→ **Problem to work on**
Every line in the listing below from the one with "Al Qur’an dan As Sunnah]" through the one with "Рейтинг не сформирован" is to be reproduced exactly, both ends included; leave out the rest.

(Records supplied)

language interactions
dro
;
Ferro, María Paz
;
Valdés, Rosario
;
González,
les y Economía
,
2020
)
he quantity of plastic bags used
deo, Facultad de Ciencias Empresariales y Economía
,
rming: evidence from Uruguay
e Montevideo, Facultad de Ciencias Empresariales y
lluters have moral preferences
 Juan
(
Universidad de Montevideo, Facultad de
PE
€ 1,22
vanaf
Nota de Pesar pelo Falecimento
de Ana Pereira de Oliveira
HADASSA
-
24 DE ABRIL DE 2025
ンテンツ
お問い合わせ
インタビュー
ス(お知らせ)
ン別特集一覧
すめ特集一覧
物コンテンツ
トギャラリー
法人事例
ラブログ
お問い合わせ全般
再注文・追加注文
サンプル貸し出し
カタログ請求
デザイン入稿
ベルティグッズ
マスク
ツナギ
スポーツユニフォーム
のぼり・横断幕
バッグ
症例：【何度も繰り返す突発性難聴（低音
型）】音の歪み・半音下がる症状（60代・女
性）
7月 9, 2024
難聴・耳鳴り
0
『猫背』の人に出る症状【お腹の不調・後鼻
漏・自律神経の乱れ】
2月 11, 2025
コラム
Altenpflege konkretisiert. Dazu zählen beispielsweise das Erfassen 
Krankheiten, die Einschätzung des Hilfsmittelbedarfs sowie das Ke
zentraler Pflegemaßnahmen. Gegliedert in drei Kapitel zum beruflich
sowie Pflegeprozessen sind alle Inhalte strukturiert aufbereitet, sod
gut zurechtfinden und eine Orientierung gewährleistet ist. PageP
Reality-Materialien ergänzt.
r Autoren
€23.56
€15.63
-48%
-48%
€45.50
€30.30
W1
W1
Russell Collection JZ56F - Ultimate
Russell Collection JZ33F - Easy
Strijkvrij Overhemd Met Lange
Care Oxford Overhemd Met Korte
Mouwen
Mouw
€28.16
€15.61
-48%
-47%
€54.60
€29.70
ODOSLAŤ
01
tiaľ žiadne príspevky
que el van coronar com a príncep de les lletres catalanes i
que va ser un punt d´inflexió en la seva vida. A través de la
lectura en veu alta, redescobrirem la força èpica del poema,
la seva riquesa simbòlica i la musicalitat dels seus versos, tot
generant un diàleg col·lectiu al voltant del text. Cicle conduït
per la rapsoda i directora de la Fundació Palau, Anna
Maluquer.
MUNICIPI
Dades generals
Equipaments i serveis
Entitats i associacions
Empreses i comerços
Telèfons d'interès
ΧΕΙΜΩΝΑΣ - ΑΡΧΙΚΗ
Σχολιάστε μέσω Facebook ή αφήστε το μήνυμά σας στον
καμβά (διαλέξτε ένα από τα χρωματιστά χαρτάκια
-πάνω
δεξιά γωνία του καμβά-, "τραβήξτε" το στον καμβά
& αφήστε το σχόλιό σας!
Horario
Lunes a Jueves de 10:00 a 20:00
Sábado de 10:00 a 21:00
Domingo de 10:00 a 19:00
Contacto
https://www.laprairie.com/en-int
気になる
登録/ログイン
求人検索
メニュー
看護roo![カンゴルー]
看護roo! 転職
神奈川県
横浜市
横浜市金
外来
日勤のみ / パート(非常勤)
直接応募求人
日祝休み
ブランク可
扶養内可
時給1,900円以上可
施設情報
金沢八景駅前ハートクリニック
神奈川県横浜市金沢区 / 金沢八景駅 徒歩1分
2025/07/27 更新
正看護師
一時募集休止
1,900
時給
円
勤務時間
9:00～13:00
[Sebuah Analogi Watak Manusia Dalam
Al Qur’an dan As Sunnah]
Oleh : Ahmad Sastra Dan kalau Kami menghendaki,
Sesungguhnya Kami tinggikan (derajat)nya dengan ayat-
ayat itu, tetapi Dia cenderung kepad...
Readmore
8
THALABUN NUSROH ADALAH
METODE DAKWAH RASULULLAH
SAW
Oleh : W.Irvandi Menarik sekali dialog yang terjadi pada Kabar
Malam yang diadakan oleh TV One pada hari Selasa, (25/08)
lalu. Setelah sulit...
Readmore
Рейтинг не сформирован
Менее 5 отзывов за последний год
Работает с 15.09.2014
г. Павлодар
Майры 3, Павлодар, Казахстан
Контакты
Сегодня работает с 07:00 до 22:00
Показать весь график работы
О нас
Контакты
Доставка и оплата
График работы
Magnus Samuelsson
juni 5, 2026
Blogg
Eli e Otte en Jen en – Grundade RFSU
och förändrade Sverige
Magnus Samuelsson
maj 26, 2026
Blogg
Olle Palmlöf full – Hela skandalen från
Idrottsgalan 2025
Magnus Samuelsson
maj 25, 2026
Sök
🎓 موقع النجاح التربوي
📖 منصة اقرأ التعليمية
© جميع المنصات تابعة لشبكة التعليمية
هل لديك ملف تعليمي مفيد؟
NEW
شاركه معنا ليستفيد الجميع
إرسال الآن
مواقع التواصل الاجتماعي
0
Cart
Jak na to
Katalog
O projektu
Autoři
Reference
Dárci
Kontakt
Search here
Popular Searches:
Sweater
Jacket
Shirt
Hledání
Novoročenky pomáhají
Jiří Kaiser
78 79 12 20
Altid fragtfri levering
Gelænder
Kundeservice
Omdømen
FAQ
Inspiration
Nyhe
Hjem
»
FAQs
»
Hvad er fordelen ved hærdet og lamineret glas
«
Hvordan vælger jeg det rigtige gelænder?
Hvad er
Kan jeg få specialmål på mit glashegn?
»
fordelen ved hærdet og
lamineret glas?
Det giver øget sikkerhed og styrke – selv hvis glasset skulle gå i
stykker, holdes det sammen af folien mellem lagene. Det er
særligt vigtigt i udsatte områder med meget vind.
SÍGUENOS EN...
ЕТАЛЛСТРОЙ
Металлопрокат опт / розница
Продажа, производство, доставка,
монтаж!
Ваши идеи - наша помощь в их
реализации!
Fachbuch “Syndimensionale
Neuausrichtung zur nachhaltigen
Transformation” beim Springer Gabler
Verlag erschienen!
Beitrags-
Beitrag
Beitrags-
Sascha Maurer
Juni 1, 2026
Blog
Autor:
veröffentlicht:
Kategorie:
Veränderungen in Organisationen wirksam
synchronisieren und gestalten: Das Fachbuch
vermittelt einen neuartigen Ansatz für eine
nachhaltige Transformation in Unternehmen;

(End Records supplied)

→ **Finished exercise**
Al Qur’an dan As Sunnah]
Oleh : Ahmad Sastra Dan kalau Kami menghendaki,
Sesungguhnya Kami tinggikan (derajat)nya dengan ayat-
ayat itu, tetapi Dia cenderung kepad...
Readmore
8
THALABUN NUSROH ADALAH
METODE DAKWAH RASULULLAH
SAW
Oleh : W.Irvandi Menarik sekali dialog yang terjadi pada Kabar
Malam yang diadakan oleh TV One pada hari Selasa, (25/08)
lalu. Setelah sulit...
Readmore
Рейтинг не сформирован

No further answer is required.